In Zeiten von Online-Communities, E-Learning und E-Publishing entstehen merkwürdige Bedürfnisse: zum Beispiel das nach persönlichem Kennenlernen und mündlichem Austausch unter Nachwuchswissenschaftlern, die an verschiedenen Enden der Welt über ähnliche Themen nachdenken. Am 9. Mai 2014 lud der Lehrstuhl für Kunstgeschichte Osteuropas am Institut für Kunst- und Bildgeschichte der Humboldt-Universität zu Berlin in die Humboldt Graduate School zu einem Ersten Internationalen Doktorandenforum ein. Die Veranstaltung schaffte eine bisher nicht existierende Plattform für wissenschaftlichen Nachwuchs, der sich mit Fragen der Kunstgeschichte, der visuellen Kultur und verwandter Themenfelder speziell in Bezug auf das östliche Europa beschäftigt, genauer: Ostmittel-, Südost- und Osteuropa. Gerade Berlin bietet sich als Dreh- und Angelpunkt kulturellen Austauschs zwischen Ost und West für ein solches Unterfangen an. Diese allererste Veranstaltung mit ihren erfrischenden, abwechslungsreichen Debatten über Konzeptions- und Methodenfragen zu den vielgestaltigen Problemfeldern, die im Rahmen kunsthistorischer Area Studies in Bezug auf das östliche Europa bearbeitet werden, bestätigte die Veranstalterinnen (Michaela Marek und Katja Bernhardt) in dem Vorhaben, künftig jährlich zu einem solchen Treffen einzuladen. Das Hauptziel war, Promovenden zusammen zu bringen, die sich sonst vermutlich nicht ohne weiteres begegnen würden, und ihnen ein zwangloses Diskussionsforum zu bieten. Es kamen rund 70 Teilnehmerinnen und Teilnehmer aus unterschiedlichen Ländern von Kanada und den USA bis Georgien – und das, obwohl die meisten die Kosten dafür selbst tragen mussten. Das Präsidium der Humboldt-Universität würdigte die Initiative, indem der Vizepräsident für Bildung und Internationales die Teilnehmer willkommen hieß.

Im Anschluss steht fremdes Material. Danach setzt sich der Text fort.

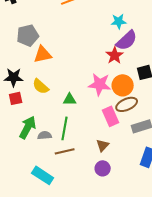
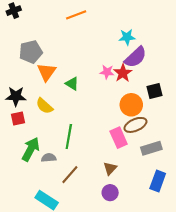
orange triangle: (43, 54) -> (47, 72), turned -42
pink star: (100, 84) -> (107, 72), moved, size x0.6
green triangle: (70, 99) -> (72, 84), moved, turned 32
green line: (65, 128) -> (69, 137), moved
brown line: (65, 151) -> (70, 175), turned -36

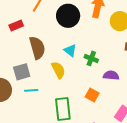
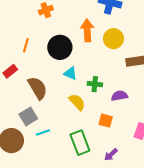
cyan triangle: (70, 50) -> (70, 73), moved
yellow semicircle: (58, 70) -> (77, 102), moved

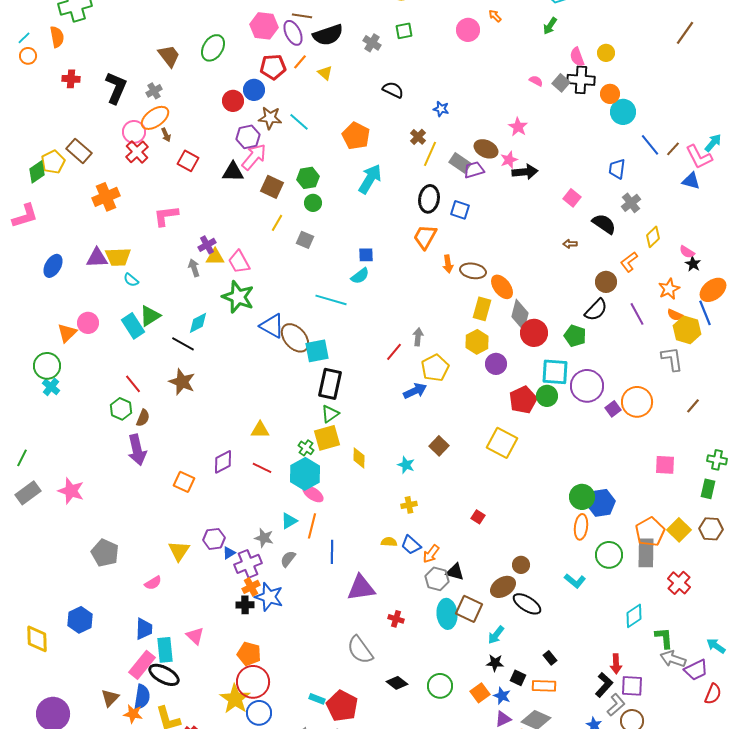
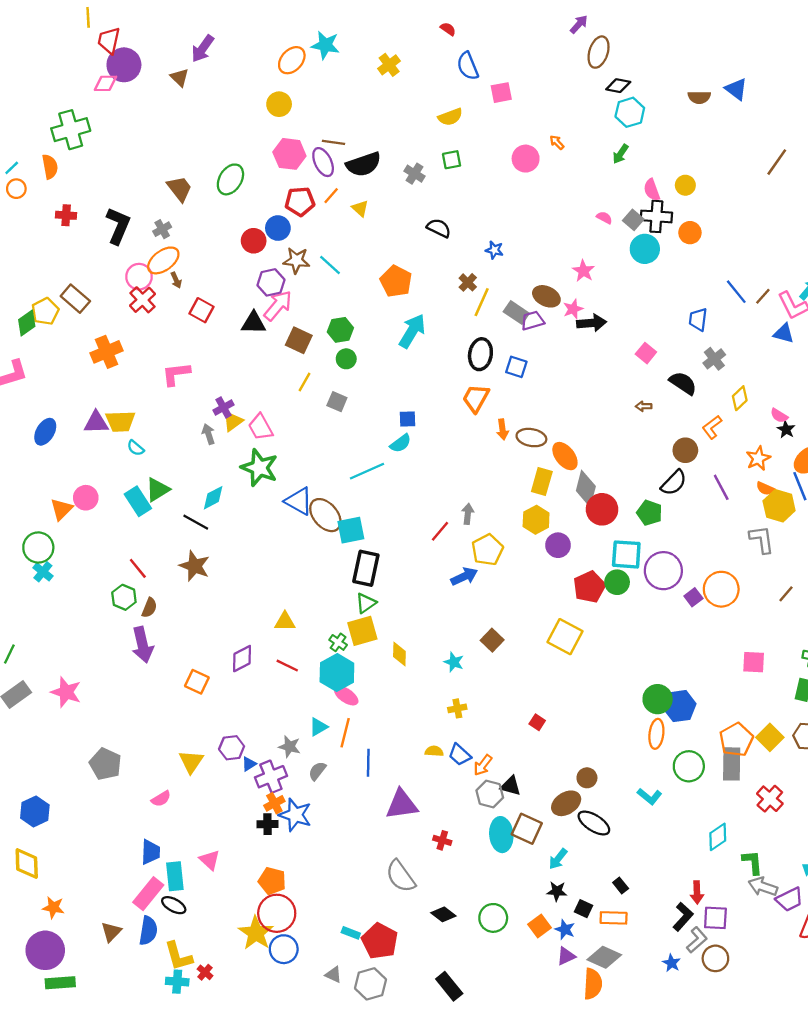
cyan circle: (623, 112) -> (645, 249), moved
yellow triangle: (215, 257) -> (233, 421), turned -36
cyan line: (331, 300) -> (367, 471), turned -40
blue hexagon: (80, 620) -> (35, 811), moved
black ellipse: (164, 675) -> (174, 905), size x0.7
orange star: (133, 714) -> (53, 907), moved

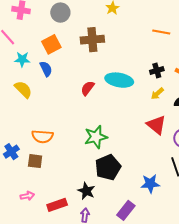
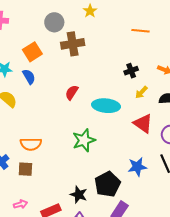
gray circle: (60, 13) -> (54, 22), moved
black cross: (157, 71) -> (131, 71), moved
cyan ellipse: (119, 80) -> (106, 106), moved
black pentagon: (108, 167) -> (108, 184), moved
blue star: (150, 184) -> (137, 167), moved

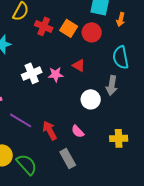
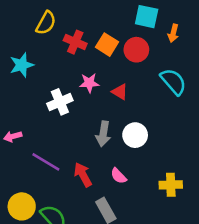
cyan semicircle: (121, 57) -> (173, 82), turned 150
pink star: (56, 74) -> (89, 83), moved
gray arrow: (112, 85) -> (103, 134), moved

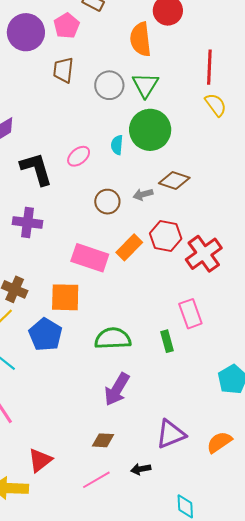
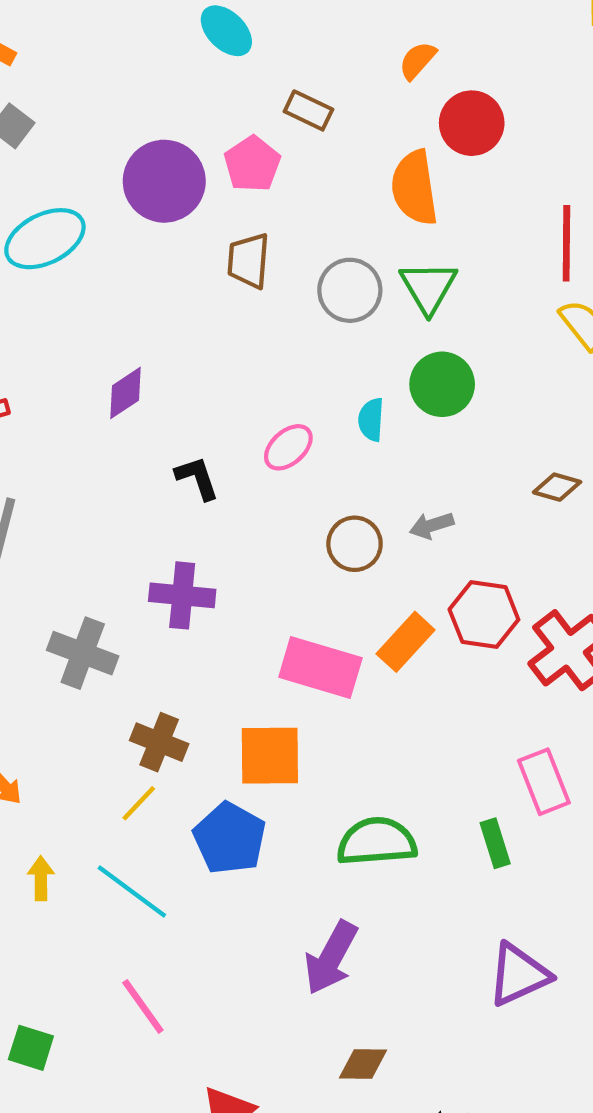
green circle: (150, 130) -> (442, 384), size x0.7
black L-shape: (36, 169) -> (197, 478), size x0.6
brown diamond: (174, 180) -> (557, 487), moved, size x0.7
purple arrow: (117, 389) -> (331, 958), moved
purple triangle: (171, 434) -> (519, 975), moved

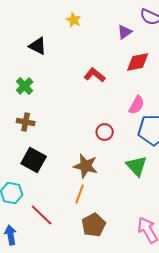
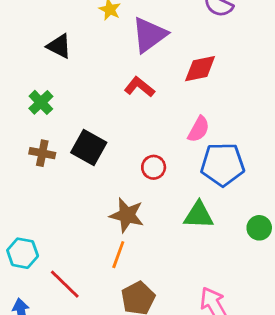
purple triangle: (125, 32) -> (149, 35), moved, size x1.8
black square: (34, 160) -> (89, 148), moved
green triangle: (137, 166) -> (199, 215), turned -45

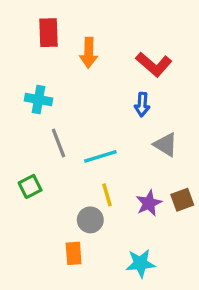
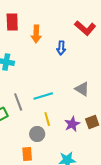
red L-shape: (154, 64) -> (85, 28), moved
blue arrow: (142, 105) -> (61, 48), moved
gray line: (59, 143) -> (18, 102), moved

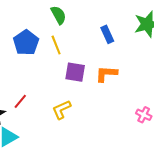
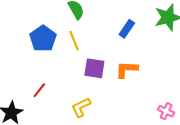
blue rectangle: (107, 34) -> (127, 29), turned 60
red line: (20, 101) -> (39, 90), moved

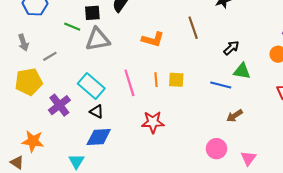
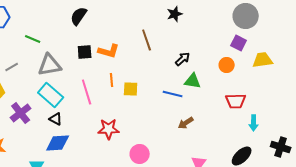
black square: (92, 13) -> (85, 52), moved
gray triangle: (98, 39) -> (50, 65), moved
orange line: (156, 80) -> (112, 80), moved
pink circle: (216, 149) -> (140, 154), moved

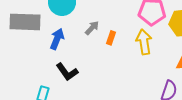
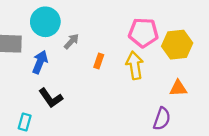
gray arrow: (92, 28) -> (71, 41), moved

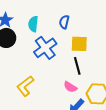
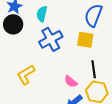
blue semicircle: (64, 22) -> (93, 15), moved, size x1.6
black line: (77, 66) -> (94, 69), moved

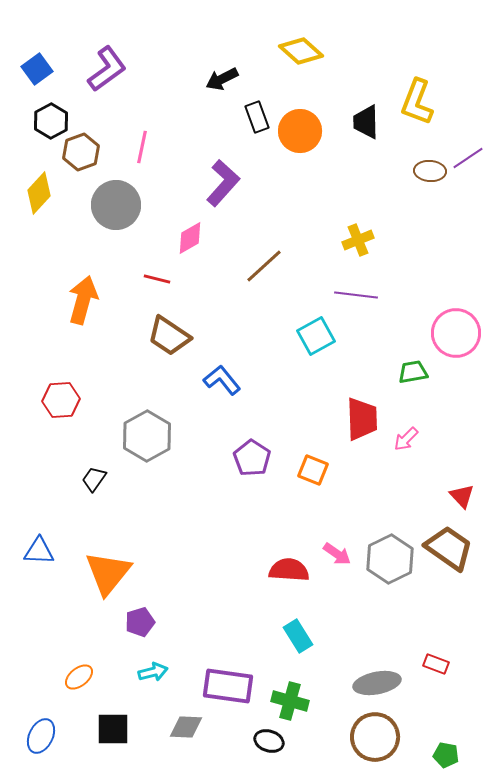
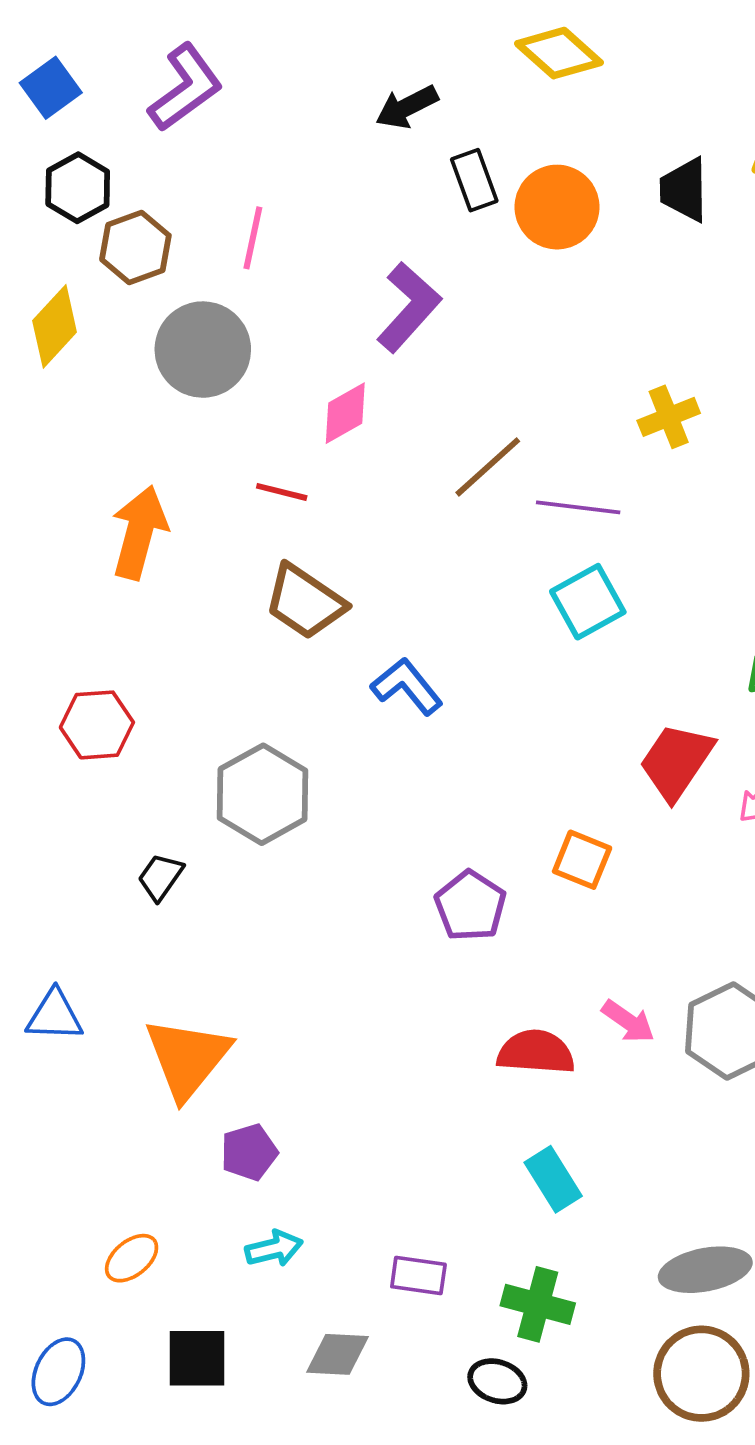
purple line: (356, 295) -> (578, 507), moved
red trapezoid: (362, 419) -> (676, 761), turned -144
purple pentagon: (252, 458) -> (470, 906), moved
purple rectangle: (228, 686) -> (418, 1275), size x0.6

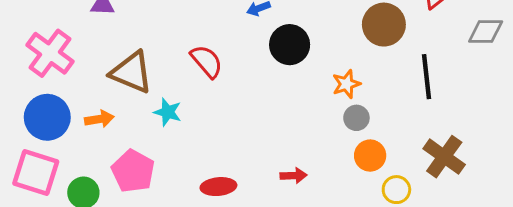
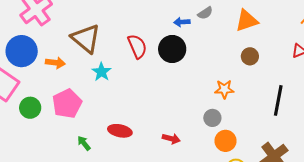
brown circle: (384, 25) -> (250, 56), moved, size x0.6
black circle: (290, 45) -> (172, 49), moved
gray circle: (356, 118) -> (212, 118), moved

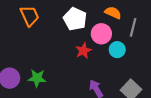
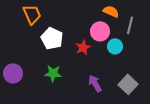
white pentagon: (75, 19) -> (52, 38), moved
green star: (37, 78) -> (53, 73), moved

Die Veranstalterinnen hatten aus den zahlreichen eingesandten Exposés eine Auswahl für das Programm des Tages getroffen. Leitend war dabei die Absicht, die Vielfalt von Gegenstandsbereichen, Fragestellungen und methodischen Zugriffen sichtbar werden zu lassen, und auch einen Eindruck davon zu vermitteln, wie sich osteuropabezogene Forschung in der Kunstgeschichte konzeptionell zu anderen Themengebieten des Faches verhält und wie sich unterschiedliche Wissenschaftskulturen darin niederschlagen. Teil des Programms war neben acht Vorträgen auch eine Sektion von Kurzpräsentationen, in der alle Anwesenden ihre Projekte in wenigen Sätzen vorstellen konnten. Alle etwa 70 vorliegenden Exposés, versehen mit den Kontaktdaten, lagen zudem vervielfältigt aus und sie sind auf der Homepage des Lehrstuhls zum Download verfügbar, so dass Recherche und Kontaktaufnahme jederzeit möglich bleiben.1

Die Vorträge führten vor Augen, dass die Kunstgeschichte Osteuropas im globalen Vergleich einerseits von beeindruckender Breite der Erkenntnisinteressen und der Wissenschaftskulturen geprägt ist, sich aber andererseits in der Verteilung der Schwerpunkte in nichts von der kunstgeschichtlichen (Nachwuchs-)Forschung insgesamt unterscheidet: Auch hier dominieren jüngste Geschichte und Gegenwart, während Themen aus dem Mittelalter und der Frühen Neuzeit deutlich weniger Anhänger finden. Gleiches gilt auch für die Methoden, welche mit den Interessenfeldern einhergehen: Klassischen kunsthistorischen Erfassungs- und Analyseinstrumenten werden adaptierte Anleihen aus Nachbarfächern und kreative Kombinationen verschiedenartiger Methoden an die Seite gestellt.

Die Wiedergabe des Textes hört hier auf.